• [INPUT DATA]

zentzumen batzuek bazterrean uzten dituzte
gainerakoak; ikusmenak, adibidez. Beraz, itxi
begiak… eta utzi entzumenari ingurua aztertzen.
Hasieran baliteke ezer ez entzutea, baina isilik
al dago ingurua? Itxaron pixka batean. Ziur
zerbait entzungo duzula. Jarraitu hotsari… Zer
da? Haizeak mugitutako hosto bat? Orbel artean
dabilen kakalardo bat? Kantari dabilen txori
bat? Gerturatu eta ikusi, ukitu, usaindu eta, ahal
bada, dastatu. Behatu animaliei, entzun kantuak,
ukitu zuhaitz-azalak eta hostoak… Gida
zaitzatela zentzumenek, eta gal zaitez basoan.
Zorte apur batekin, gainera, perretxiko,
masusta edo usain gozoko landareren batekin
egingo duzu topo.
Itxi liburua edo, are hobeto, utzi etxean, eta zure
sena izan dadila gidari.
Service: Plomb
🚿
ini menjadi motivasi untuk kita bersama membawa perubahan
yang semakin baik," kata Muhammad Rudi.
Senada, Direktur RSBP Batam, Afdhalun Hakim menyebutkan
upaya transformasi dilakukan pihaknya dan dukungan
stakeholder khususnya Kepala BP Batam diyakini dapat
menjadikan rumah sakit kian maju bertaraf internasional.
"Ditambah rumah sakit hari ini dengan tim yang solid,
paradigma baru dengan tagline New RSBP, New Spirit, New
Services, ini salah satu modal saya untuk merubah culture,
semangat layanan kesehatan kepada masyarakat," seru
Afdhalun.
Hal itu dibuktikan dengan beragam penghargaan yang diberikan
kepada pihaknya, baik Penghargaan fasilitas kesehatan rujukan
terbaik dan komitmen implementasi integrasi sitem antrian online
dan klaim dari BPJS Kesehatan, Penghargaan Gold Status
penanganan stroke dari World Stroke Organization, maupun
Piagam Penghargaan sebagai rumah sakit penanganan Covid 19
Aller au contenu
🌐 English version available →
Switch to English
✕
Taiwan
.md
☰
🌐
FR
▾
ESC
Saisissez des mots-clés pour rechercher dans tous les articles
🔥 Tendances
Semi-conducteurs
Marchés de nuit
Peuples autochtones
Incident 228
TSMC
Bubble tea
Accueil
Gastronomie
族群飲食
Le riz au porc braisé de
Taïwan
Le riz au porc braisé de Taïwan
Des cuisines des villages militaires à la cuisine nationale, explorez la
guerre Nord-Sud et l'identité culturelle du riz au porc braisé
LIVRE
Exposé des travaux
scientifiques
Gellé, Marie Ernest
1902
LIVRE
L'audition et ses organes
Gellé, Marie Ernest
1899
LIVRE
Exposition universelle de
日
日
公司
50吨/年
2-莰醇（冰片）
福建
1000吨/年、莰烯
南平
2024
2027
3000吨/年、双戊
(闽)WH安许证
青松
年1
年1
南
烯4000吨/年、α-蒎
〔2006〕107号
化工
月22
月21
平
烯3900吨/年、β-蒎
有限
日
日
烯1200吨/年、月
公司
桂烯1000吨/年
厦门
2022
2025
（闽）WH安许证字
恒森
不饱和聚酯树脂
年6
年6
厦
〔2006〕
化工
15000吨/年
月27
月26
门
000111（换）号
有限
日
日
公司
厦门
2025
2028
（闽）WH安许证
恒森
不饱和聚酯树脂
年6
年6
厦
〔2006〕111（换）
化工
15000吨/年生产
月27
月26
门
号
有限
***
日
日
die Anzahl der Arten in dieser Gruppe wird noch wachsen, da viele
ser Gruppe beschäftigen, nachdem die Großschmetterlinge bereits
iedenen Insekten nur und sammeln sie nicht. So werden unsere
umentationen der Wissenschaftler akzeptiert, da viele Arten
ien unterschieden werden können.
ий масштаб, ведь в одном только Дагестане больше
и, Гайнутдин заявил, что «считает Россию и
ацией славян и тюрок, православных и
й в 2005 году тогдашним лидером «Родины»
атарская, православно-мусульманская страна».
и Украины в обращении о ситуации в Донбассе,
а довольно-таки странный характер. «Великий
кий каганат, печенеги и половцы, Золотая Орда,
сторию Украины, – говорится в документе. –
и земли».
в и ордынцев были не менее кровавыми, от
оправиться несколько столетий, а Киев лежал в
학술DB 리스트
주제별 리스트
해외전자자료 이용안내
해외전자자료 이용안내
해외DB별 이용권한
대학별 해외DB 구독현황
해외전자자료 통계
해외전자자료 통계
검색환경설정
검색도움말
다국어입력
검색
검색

--

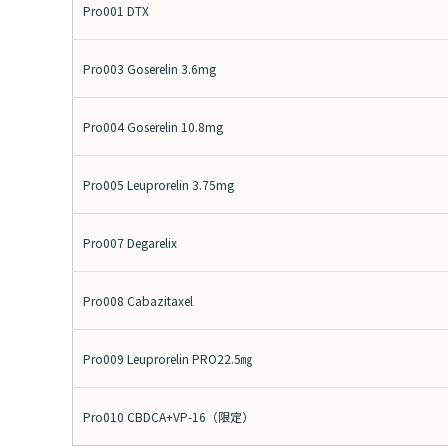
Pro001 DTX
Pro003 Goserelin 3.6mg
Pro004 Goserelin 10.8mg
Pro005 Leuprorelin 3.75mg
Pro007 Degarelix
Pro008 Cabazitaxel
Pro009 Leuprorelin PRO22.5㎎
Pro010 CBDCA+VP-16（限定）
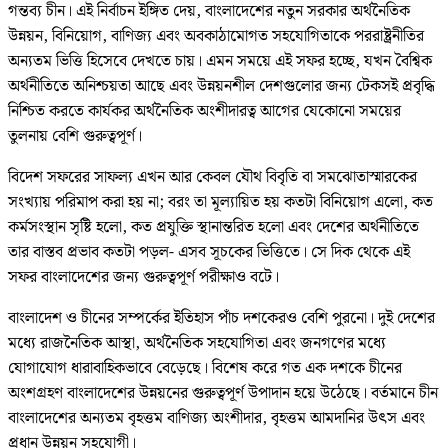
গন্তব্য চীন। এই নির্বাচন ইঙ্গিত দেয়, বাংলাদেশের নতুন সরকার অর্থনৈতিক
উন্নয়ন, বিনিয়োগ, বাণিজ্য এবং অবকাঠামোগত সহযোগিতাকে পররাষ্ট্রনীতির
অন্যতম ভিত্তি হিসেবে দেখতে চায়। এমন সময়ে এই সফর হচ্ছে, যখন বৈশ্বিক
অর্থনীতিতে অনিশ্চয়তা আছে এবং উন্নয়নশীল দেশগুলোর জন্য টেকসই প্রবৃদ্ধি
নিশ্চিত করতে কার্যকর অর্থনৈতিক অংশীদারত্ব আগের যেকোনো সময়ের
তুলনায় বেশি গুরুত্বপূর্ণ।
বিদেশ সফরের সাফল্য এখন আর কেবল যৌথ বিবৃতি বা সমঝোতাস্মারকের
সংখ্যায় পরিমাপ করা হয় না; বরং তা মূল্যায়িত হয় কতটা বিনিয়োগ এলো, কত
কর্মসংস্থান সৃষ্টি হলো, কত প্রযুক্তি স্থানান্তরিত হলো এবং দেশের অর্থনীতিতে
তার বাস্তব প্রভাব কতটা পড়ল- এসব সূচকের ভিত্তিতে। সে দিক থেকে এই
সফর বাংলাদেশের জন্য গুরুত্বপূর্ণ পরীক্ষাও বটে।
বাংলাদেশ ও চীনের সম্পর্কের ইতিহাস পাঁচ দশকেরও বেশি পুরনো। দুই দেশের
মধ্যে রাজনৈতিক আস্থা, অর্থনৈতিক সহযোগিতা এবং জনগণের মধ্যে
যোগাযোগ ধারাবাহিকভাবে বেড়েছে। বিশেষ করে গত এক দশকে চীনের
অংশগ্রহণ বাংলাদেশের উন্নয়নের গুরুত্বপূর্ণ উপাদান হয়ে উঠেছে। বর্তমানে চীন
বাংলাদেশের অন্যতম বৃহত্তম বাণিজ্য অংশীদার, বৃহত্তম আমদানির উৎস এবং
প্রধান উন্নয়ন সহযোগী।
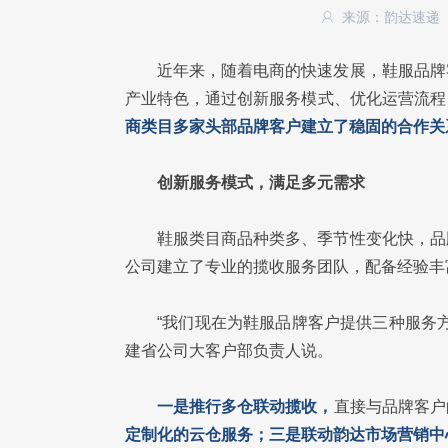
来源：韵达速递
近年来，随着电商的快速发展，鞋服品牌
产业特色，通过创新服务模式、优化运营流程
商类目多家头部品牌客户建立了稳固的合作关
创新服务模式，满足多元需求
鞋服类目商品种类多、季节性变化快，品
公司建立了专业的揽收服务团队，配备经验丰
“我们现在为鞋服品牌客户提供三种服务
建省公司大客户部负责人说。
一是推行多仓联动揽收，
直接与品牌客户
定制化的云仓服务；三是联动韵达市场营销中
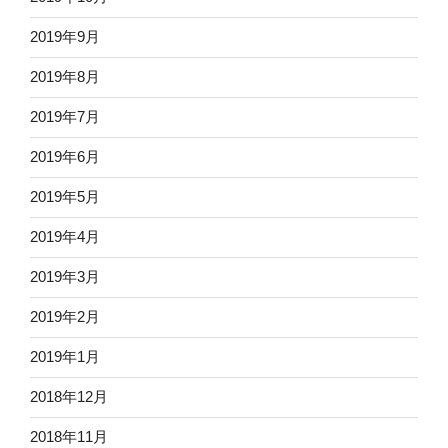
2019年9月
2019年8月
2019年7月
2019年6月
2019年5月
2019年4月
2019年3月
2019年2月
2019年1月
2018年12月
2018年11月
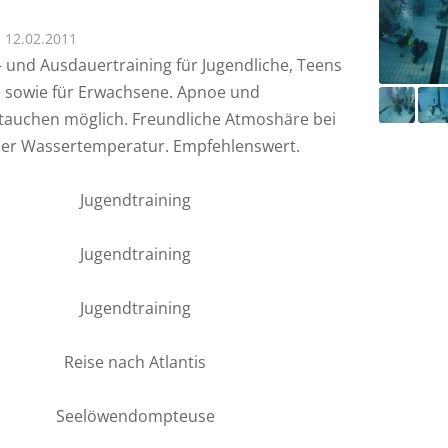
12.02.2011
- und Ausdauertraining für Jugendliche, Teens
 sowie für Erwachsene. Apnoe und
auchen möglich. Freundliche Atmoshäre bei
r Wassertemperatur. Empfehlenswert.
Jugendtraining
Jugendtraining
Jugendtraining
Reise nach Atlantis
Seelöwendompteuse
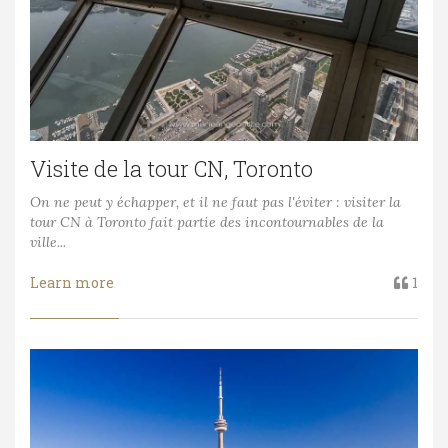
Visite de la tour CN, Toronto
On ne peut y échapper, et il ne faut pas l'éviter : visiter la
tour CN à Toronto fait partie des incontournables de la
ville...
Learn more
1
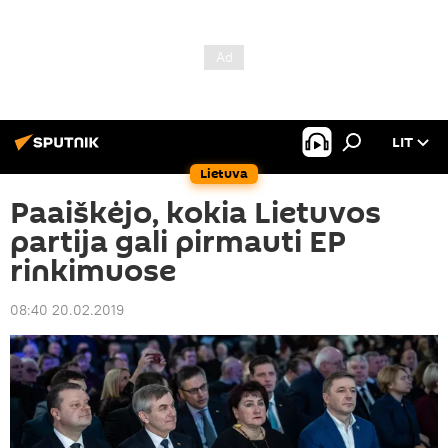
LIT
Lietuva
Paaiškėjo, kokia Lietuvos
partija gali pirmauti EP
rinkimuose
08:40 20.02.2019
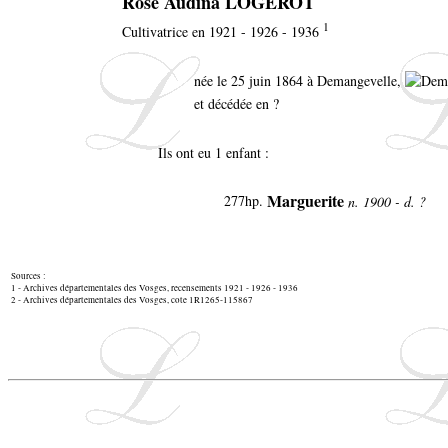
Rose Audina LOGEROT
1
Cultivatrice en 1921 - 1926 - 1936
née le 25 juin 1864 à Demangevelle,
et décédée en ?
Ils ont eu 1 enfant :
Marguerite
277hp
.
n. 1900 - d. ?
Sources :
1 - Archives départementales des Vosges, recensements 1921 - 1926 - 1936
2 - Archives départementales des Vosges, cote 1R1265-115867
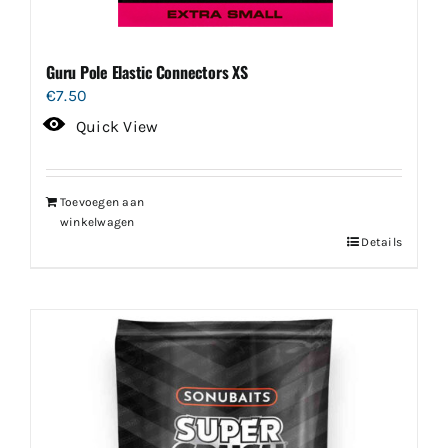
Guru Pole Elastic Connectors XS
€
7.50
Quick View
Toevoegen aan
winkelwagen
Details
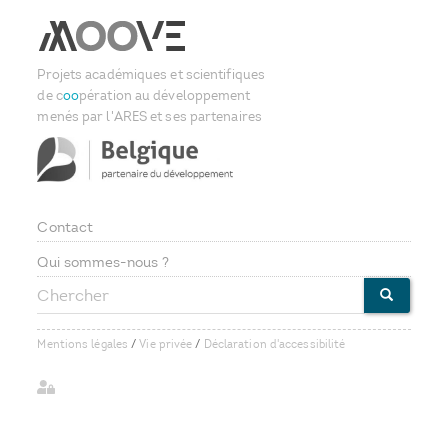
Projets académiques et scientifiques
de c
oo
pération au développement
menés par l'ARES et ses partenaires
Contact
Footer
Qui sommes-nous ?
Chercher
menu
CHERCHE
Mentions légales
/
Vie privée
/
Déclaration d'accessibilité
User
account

• [ABOUT THIS TASK] Copy out each line of the entries where the word "penanganan" is found.

• [ANSWER BOX]
penanganan stroke dari World Stroke Organization, maupun
Piagam Penghargaan sebagai rumah sakit penanganan Covid 19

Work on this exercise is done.